Benchmarking GLSL shaders to compare speed of alternative implementations - opengl

I want to plot two-dimensional function z = f(x,y) using OpenGL and GLSL shaders. I'd like to map the value of function to color using a colormap, but some colormaps are expressed using HSL or HSV colorspace (for example hue maps).
You can find (here and in other places) different alternative implementtions of hsv2rgb() in GLSL.
How can I benchmark those shaders (those functions) to find out which one is fastest?

Implement all alternatives you want to try and apply the usual benchmark suggestions:
Repeat the individual benchmark enough times to have a time is seconds (less is going to be subject to too much noise)
Repeat the benchmarks in the environments you want to run it in.
Try to have a setup as close to reality as possible (same background processes, etc).
Repeat the benchmark runs several times and disregard outliers.
Randomize the order of algorithms/tests between runs.
Make sure you disable caching for the section that you are testing (if it's applicable).
Since you include OpenGL solutions you should consider if you want to count data transfers as well. Make sure you flush the pipelines (opengl deffers some calls, but flush will wait until they are actually finished).
If the run-times are too close you can either say they are about the same or increase data size/repetitions to make the difference more prominent.
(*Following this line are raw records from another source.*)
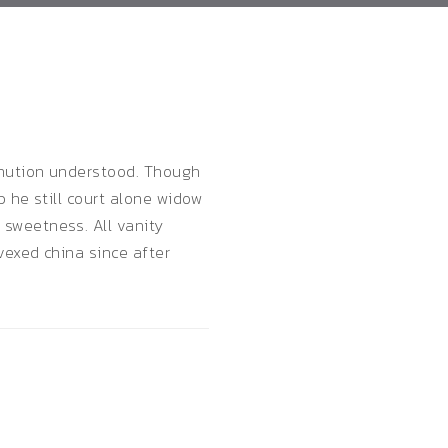
inution understood. Though
 he still court alone widow
sweetness. All vanity
vexed china since after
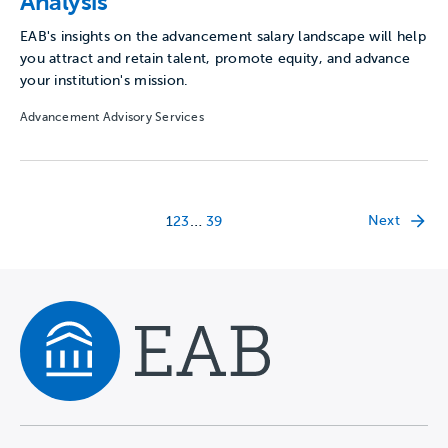
Analysis
EAB's insights on the advancement salary landscape will help
you attract and retain talent, promote equity, and advance
your institution's mission.
Advancement Advisory Services
…
Next
1
2
3
39
Navigate home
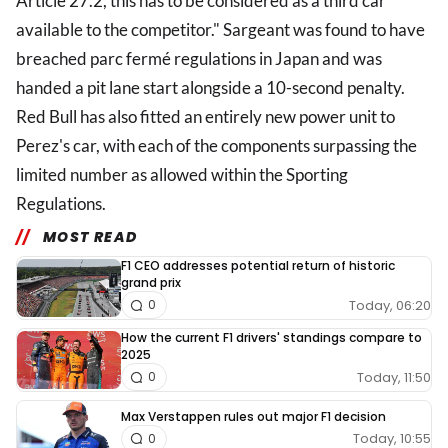
Article 27.2, this has to be considered as a third car
available to the competitor." Sargeant was found to have
breached parc fermé regulations in Japan and was
handed a pit lane start alongside a 10-second penalty.
Red Bull has also fitted an entirely new power unit to
Perez's car, with each of the components surpassing the
limited number as allowed within the Sporting
Regulations.
MOST READ
F1 CEO addresses potential return of historic
grand prix
Today, 06:20
0
How the current F1 drivers' standings compare to
2025
Today, 11:50
0
Max Verstappen rules out major F1 decision
Today, 10:55
0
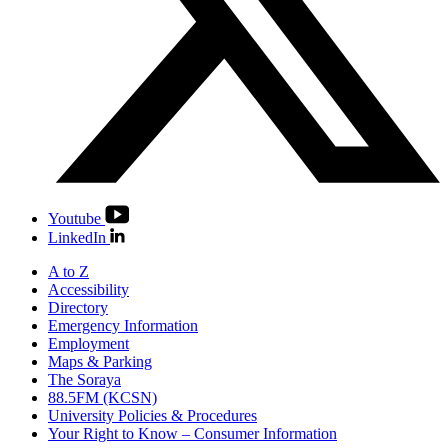
Youtube
LinkedIn
A to Z
Accessibility
Directory
Emergency Information
Employment
Maps & Parking
The Soraya
88.5FM (KCSN)
University Policies & Procedures
Your Right to Know – Consumer Information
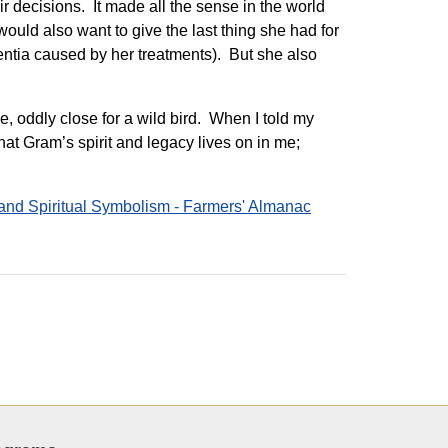
r decisions. It made all the sense in the world
uld also want to give the last thing she had for
entia caused by her treatments). But she also
e, oddly close for a wild bird. When I told my
that Gram’s spirit and legacy lives on in me;
 and Spiritual Symbolism - Farmers' Almanac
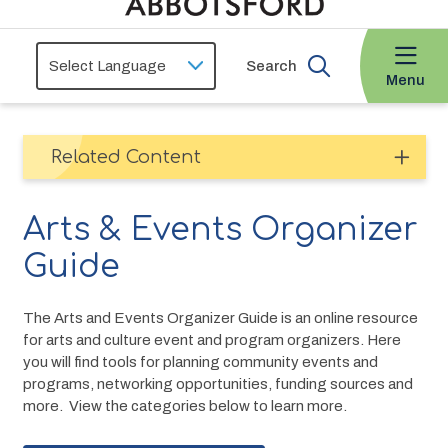
Search
Menu
Related Content
Arts & Events Organizer
Guide
The Arts and Events Organizer Guide is an online resource 
for arts and culture event and program organizers. Here 
you will find tools for planning community events and 
programs, networking opportunities, funding sources and 
more.  View the categories below to learn more.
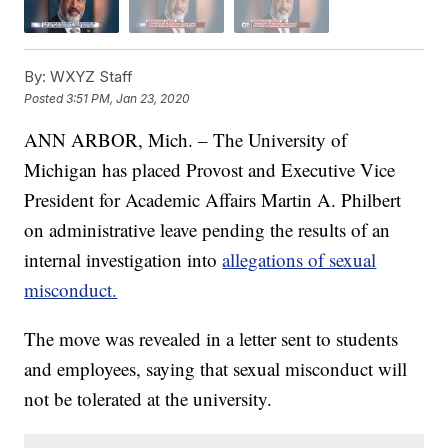
By:
WXYZ Staff
Posted
3:51 PM, Jan 23, 2020
ANN ARBOR, Mich. – The University of
Michigan has placed Provost and Executive Vice
President for Academic Affairs Martin A. Philbert
on administrative leave pending the results of an
internal investigation into
allegations of sexual
misconduct.
The move was revealed in a letter sent to students
and employees, saying that sexual misconduct will
not be tolerated at the university.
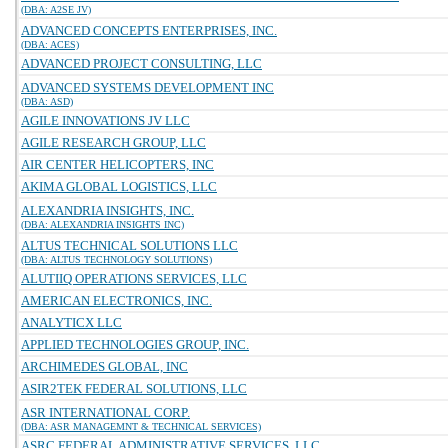
(DBA: A2SE JV)
ADVANCED CONCEPTS ENTERPRISES, INC.
(DBA: ACES)
ADVANCED PROJECT CONSULTING, LLC
ADVANCED SYSTEMS DEVELOPMENT INC
(DBA: ASD)
AGILE INNOVATIONS JV LLC
AGILE RESEARCH GROUP, LLC
AIR CENTER HELICOPTERS, INC
AKIMA GLOBAL LOGISTICS, LLC
ALEXANDRIA INSIGHTS, INC.
(DBA: ALEXANDRIA INSIGHTS INC)
ALTUS TECHNICAL SOLUTIONS LLC
(DBA: ALTUS TECHNOLOGY SOLUTIONS)
ALUTIIQ OPERATIONS SERVICES, LLC
AMERICAN ELECTRONICS, INC.
ANALYTICX LLC
APPLIED TECHNOLOGIES GROUP, INC.
ARCHIMEDES GLOBAL, INC
ASIR2TEK FEDERAL SOLUTIONS, LLC
ASR INTERNATIONAL CORP.
(DBA: ASR MANAGEMNT & TECHNICAL SERVICES)
ASRC FEDERAL ADMINISTRATIVE SERVICES, LLC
For having implemented color maps, I'd just recommend to use a texture.
Something like a 256x1 texture (1D texture are not supported in ES, if that matters to you) and then from the float result of f(x,y), just use that as the texture coordinate.
If you have a lot of points to plot, that's going to be faster than evaluating it in glsl each time and GPU are good at texturing :)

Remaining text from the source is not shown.